Buffett on inflation

Seeing high inflation as a good thing is a dangerous trap for investors to fall into. The longer inflation persists, the more it will compound and eat into consumer spending power, resulting in downward pressure that will eventually outweigh price increases.

In a Fortune magazine article published in 1977, another time during which inflation was running hot, Buffett provided the following anecdote:

The arithmetic makes it plain that inflation is a far more devastating tax than anything that has been enacted by our legislatures. The inflation tax has a fantastic ability to simply consume capital. It makes no difference to a widow with her savings in a 5% passbook account whether she pays 100% income tax on her interest income during a period of zero inflation or pays no income tax during years of 5% inflation. Either way, she is ‘taxed’ in a manner that leaves her no real income whatsoever. Any money she spends comes right out of capital. She would find outrageous a 100% income tax but doesn’t seem to notice that 5% inflation is the economic equivalent.

Bringing this example forward to 2022, we are all essentially paying a 100% income tax on any return that does not surpass inflation, which was 8.6% as of May.

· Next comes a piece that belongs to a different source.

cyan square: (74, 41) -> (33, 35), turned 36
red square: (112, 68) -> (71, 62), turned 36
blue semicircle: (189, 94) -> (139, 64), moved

Is stagflation in the cards?

Some analysts claim they are not worried about inflation because they expect it to subside soon. Their reasoning is that fiscal stimulus and savings from the beginning of the pandemic have fed into inflation by making it easier for companies to hike prices without seeing meaningful reductions in demand. By this logic, once consumer spending power falls off a cliff, inflation will naturally dissipate.

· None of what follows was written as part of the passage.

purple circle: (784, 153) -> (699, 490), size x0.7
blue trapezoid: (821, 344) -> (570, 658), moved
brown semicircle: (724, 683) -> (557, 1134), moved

On the other hand, we could also end up with a situation where inflation persists even as economic growth stagnates. This situation, called stagflation, last occurred in the U.S. in the 1970s. The likelihood of stagflation has further increased due to Russias war on Ukraine.

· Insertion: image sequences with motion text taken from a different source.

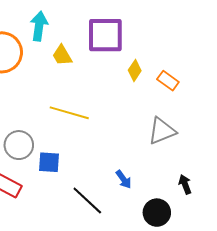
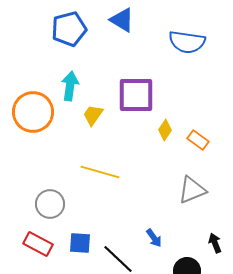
yellow trapezoid: (62, 55) -> (93, 115), turned 65
blue square: (49, 162) -> (80, 243), moved

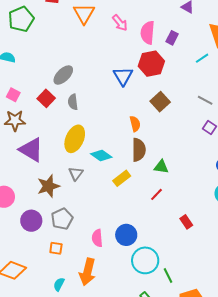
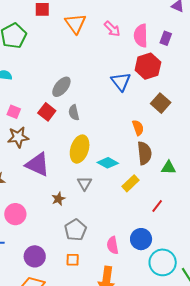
brown star: (48, 186) -> (58, 199), size x0.6
red line: (156, 194) -> (157, 206), moved
purple circle: (31, 221) -> (35, 256), moved

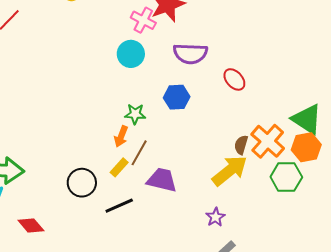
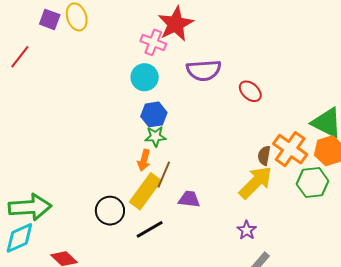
blue hexagon: (177, 97) -> (154, 114), moved
yellow rectangle: (119, 167) -> (145, 191), size x1.8
purple trapezoid: (162, 180) -> (189, 199), size x0.7

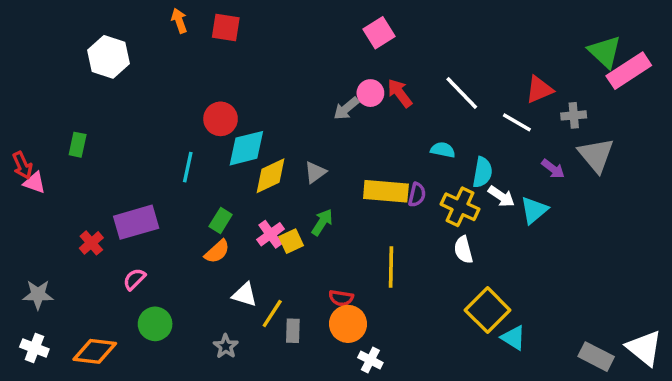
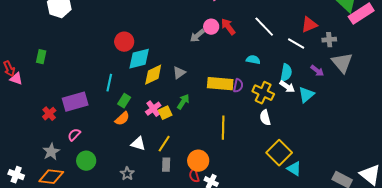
cyan line: (188, 167) -> (109, 83), moved
cyan semicircle: (482, 172) -> (286, 73), moved
gray star: (38, 295) -> (51, 152), moved, turned -30
red semicircle: (341, 298) -> (194, 176), moved, turned 64
yellow line: (272, 314) -> (164, 144), moved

According to the World Banks latest Global Economic Prospects report, global economic growth is expected to fall from 5.7% in 2021 to 2.9% in 2022, marking a sharp reduction from the 4.1% growth projection for 2022 that was released in January.

As of May, the Congressional Budget Office estimates that real gross domestic product for the U.S. will grow 3.1% in 2022. Previously, there was some hope that the Federal Reserve could help lower inflation enough for the year to be below economic growth, but that seems unlikely at this point. Moreover, if there is any further disruption to the global economy from rising geopolitical tensions between Russia and NATO, we could see economic growth drop further.

The last time the U.S. experienced stagflation, Buffett waited until Nov. 1, 1974 – the height of market pessimism amidst a long recession with inflation spiking to 12.3% and GDP declining 0.5% – to declare a bullish call on the stock market. By that point, the S&P 500 had fallen more than 42%. In one of the most direct predictions of his entire career even to this day, Buffett declared, “Now is the time to invest and get rich.”

We have not seen a recession yet

The history of steep recessions being followed by long-term stock market gains could be part of the reason why Wall Street is so bullish on inflation. Perhaps analysts are trying to think ahead, but in the process, they have forgotten one key factor: we have not had a recession yet.

Sure, the S&P 500 has lost about a fifth of its market value year to date, but consumption has held up well against inflation so far and a large chunk of the market decline is coming from growth stocks that were bid up to eye-watering valuations in 2020 and 2021. Netflix (NASDAQ:NFLX) and Meta Platforms (NASDAQ:META) are among the S&P 500 juggernauts that have lost over 50% of their market value this year, helping drag the top-heavy index down.

Wall Street is wrong about inflation because they have got the timing and reasoning wrong; like Buffett did in the 1970s, those looking for bargains might want to wait for an actual recession to develop before going all in.